What you return should be only the lines in the entries below between the one holding "Identify the click" and the one holding "Notre politique RSE (345, 1938)", ends included, with every picture left out.

→ **Material provided**

━━━━━━

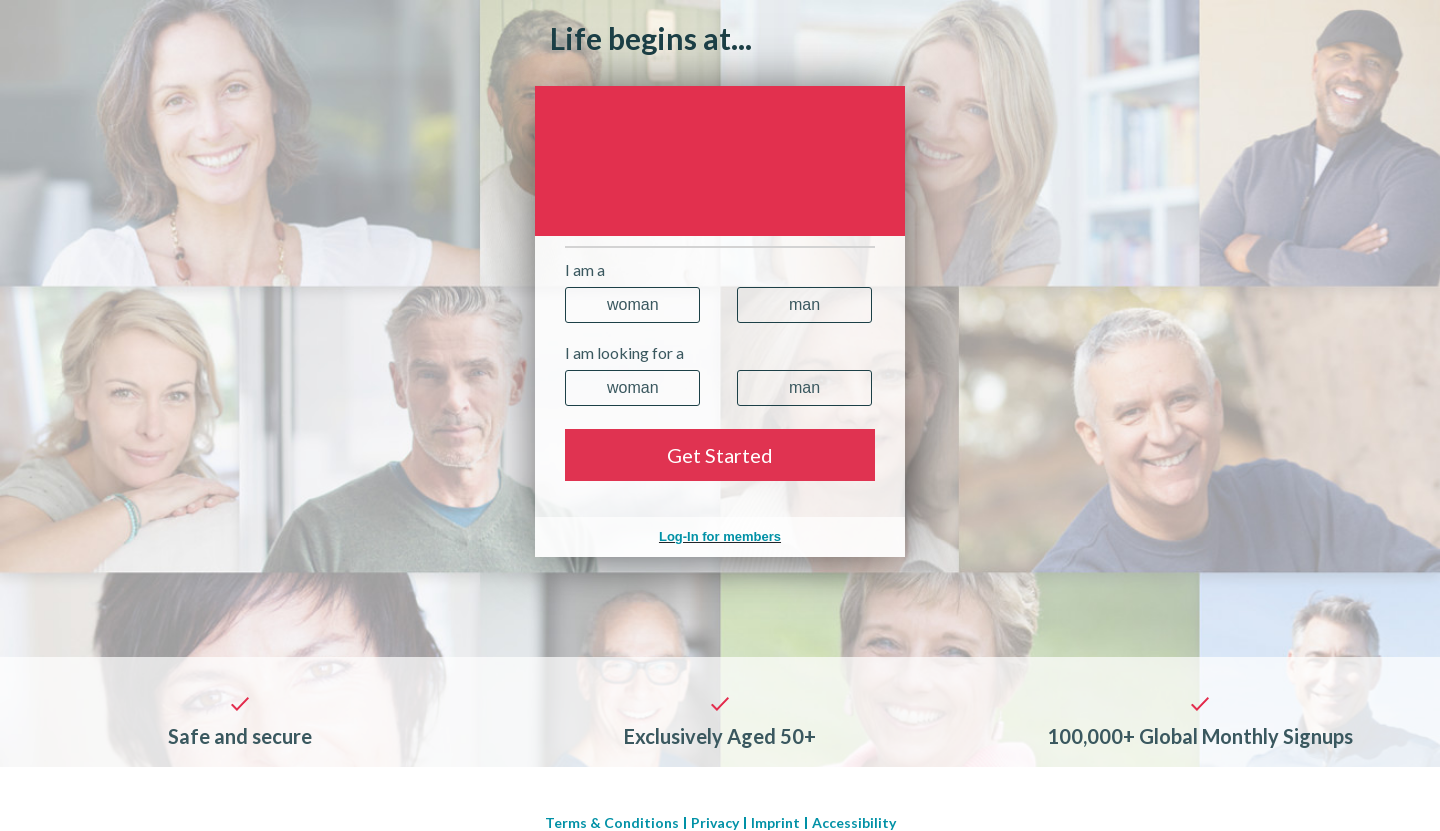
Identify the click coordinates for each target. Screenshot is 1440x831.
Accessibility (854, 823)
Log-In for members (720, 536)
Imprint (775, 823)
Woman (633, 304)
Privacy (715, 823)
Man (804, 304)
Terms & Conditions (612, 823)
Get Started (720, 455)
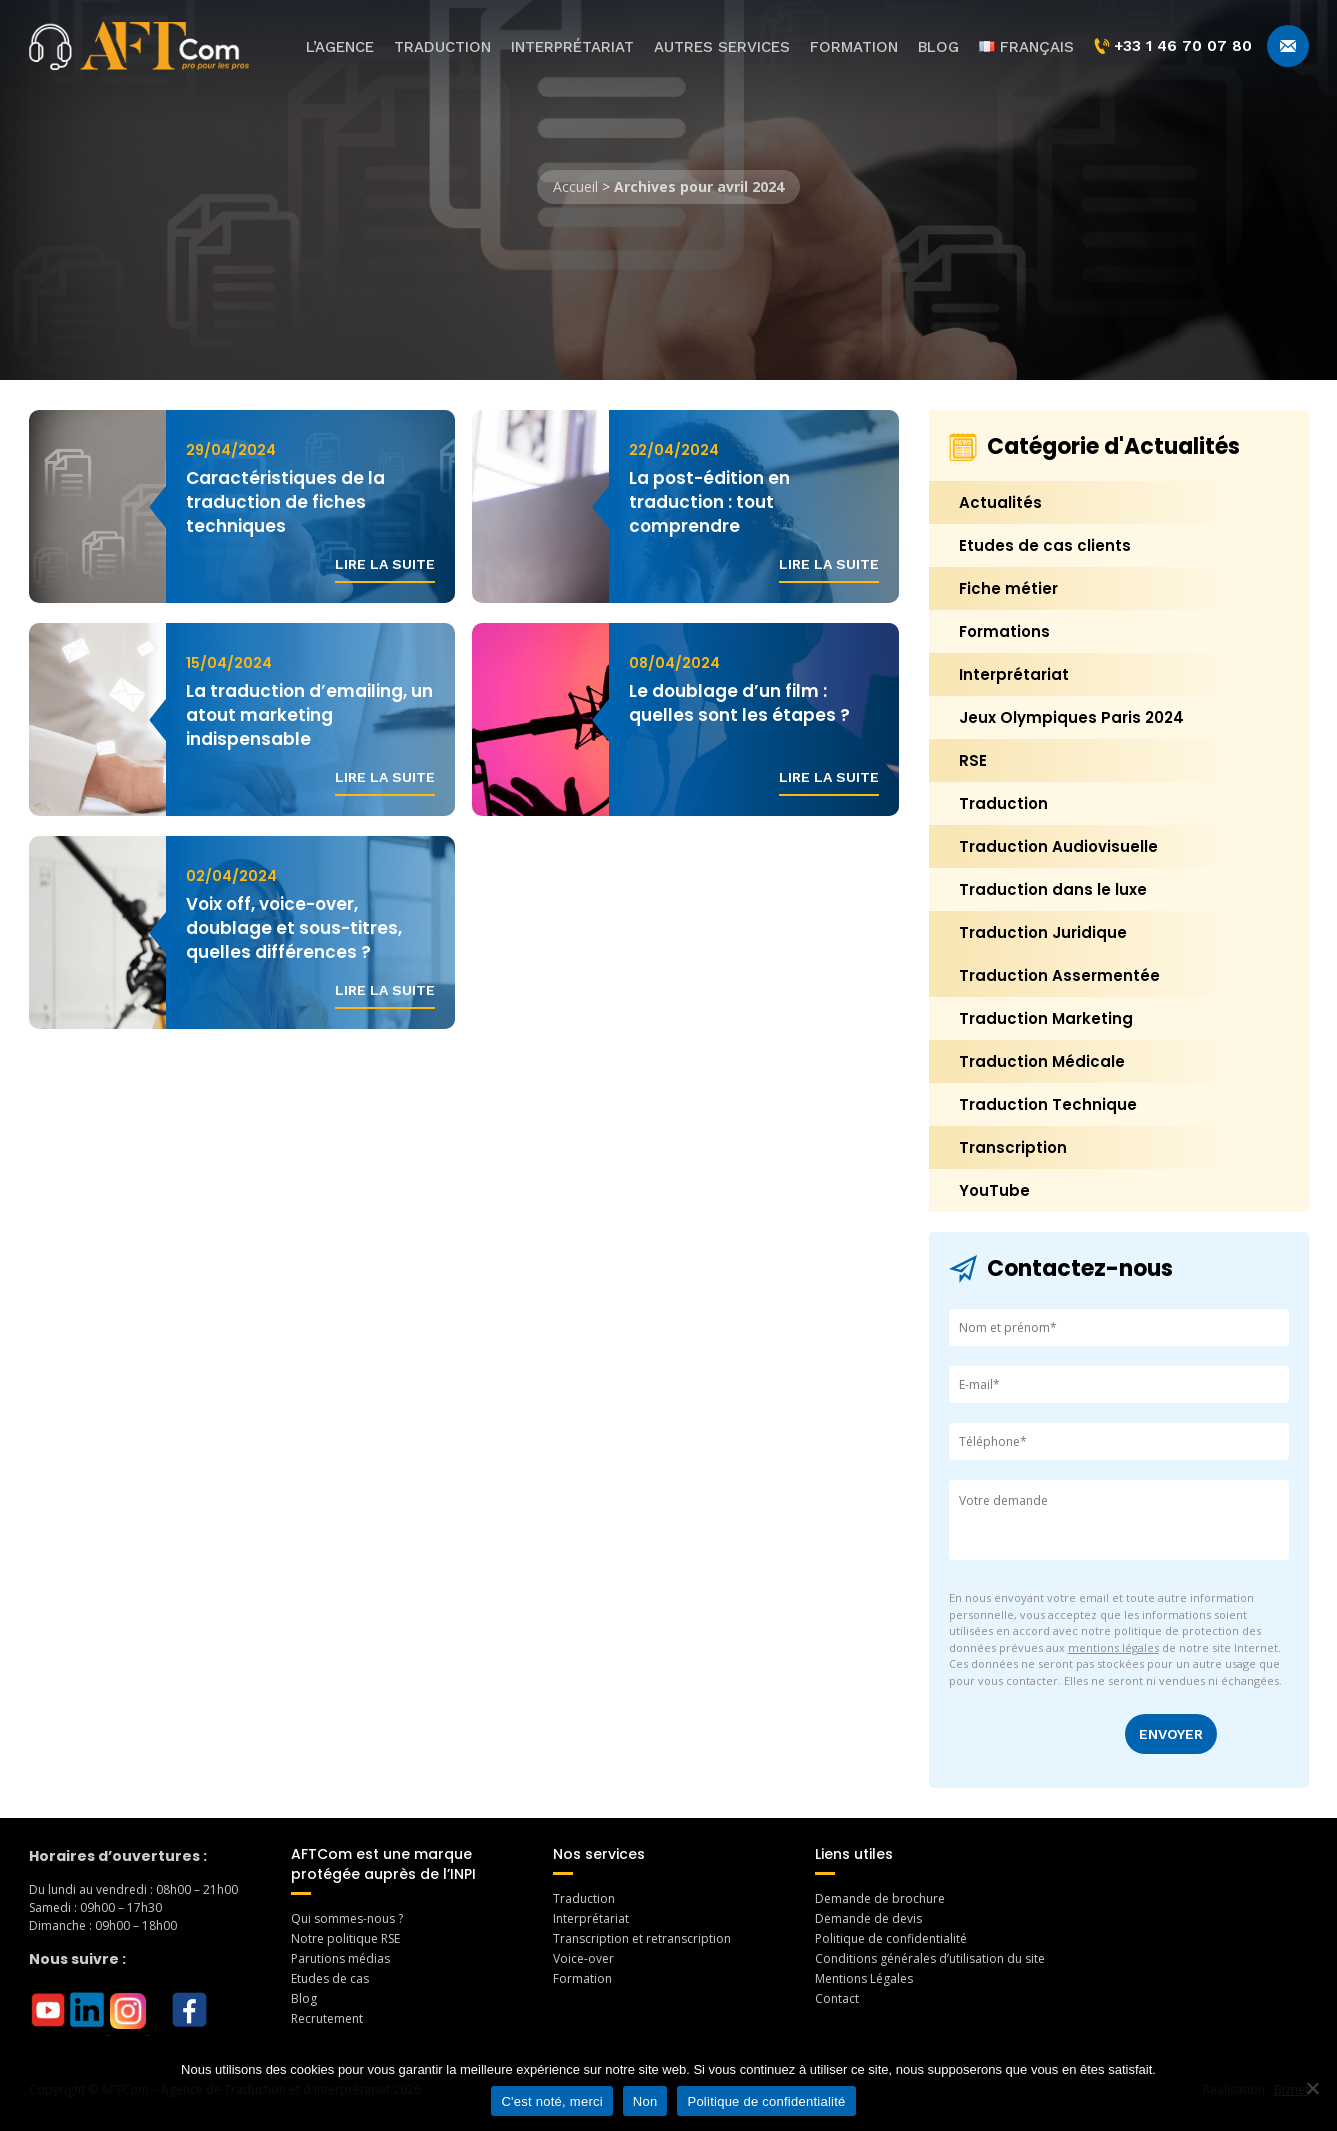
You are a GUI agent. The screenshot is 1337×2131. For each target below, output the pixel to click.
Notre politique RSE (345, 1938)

━━━━━━

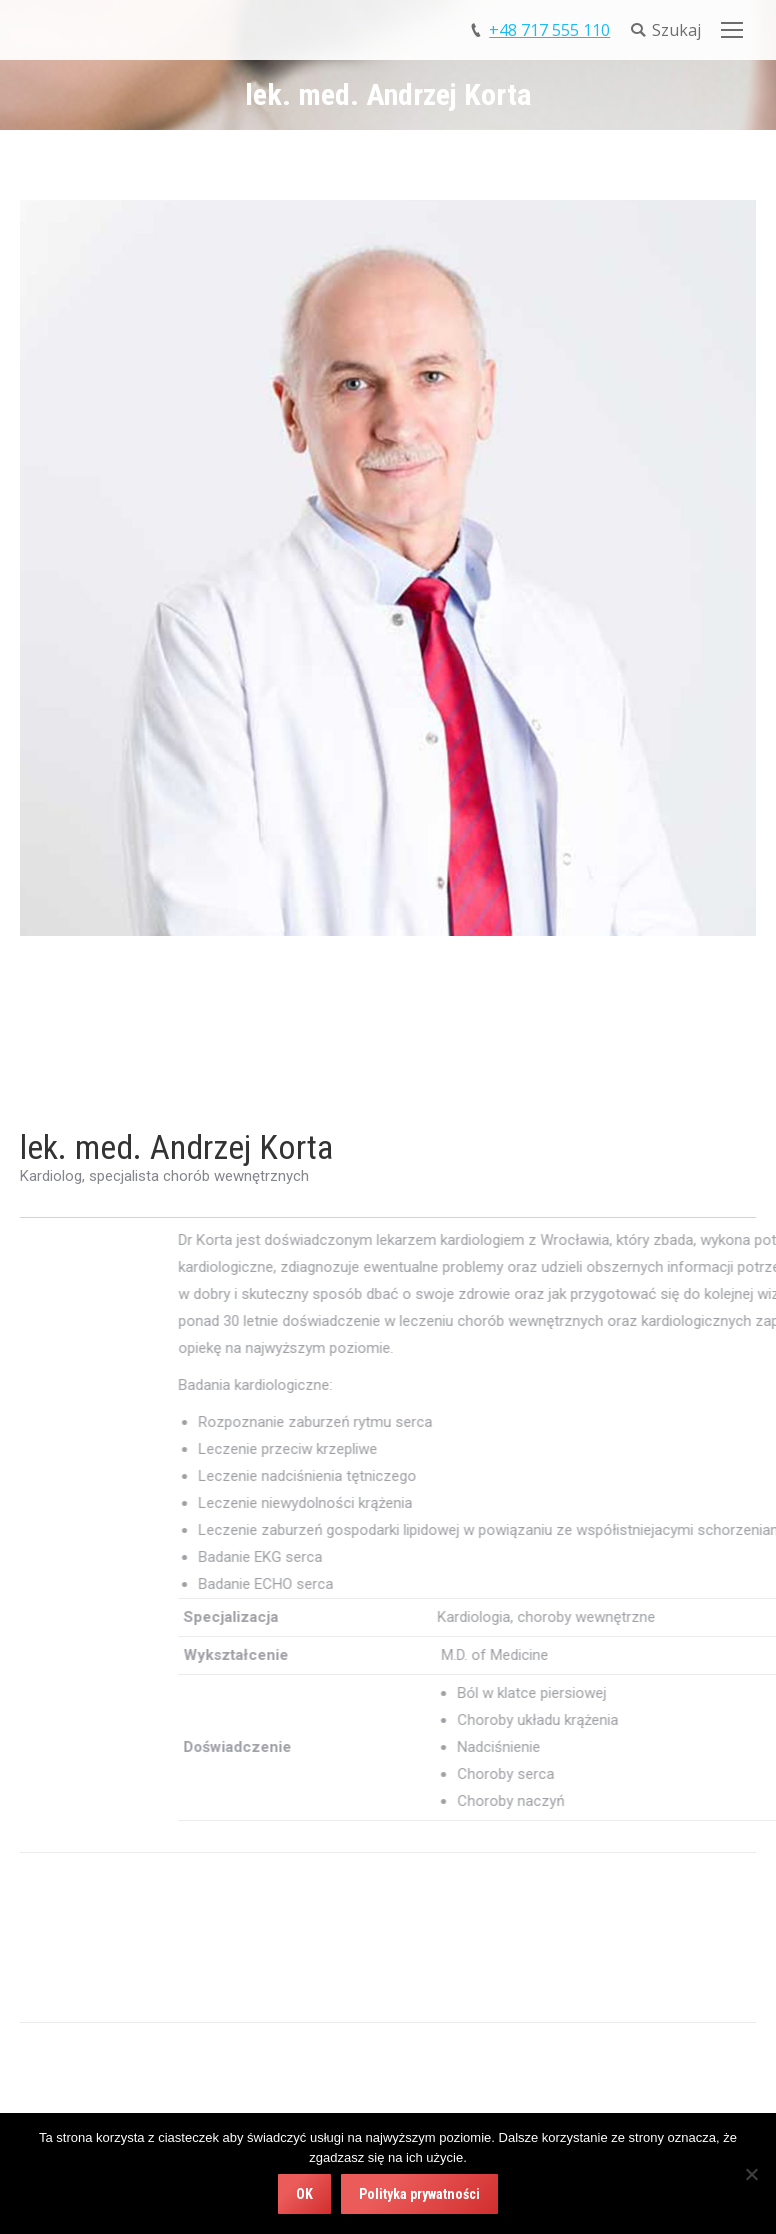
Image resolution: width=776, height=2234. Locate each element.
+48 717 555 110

━━━━━━

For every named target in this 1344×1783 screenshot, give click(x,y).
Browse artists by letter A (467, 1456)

━━━━━━

→ **Response to this task**
Identify the click coordinates for each target. Screenshot is 1440x831.
Accessibility (854, 823)
Log-In for members (720, 536)
Imprint (775, 823)
Woman (633, 304)
Privacy (715, 823)
Man (804, 304)
Terms & Conditions (612, 823)
Get Started (720, 455)
You are a GUI agent. The screenshot is 1337×2131. For each target below, output the pixel to click.
Notre politique RSE (345, 1938)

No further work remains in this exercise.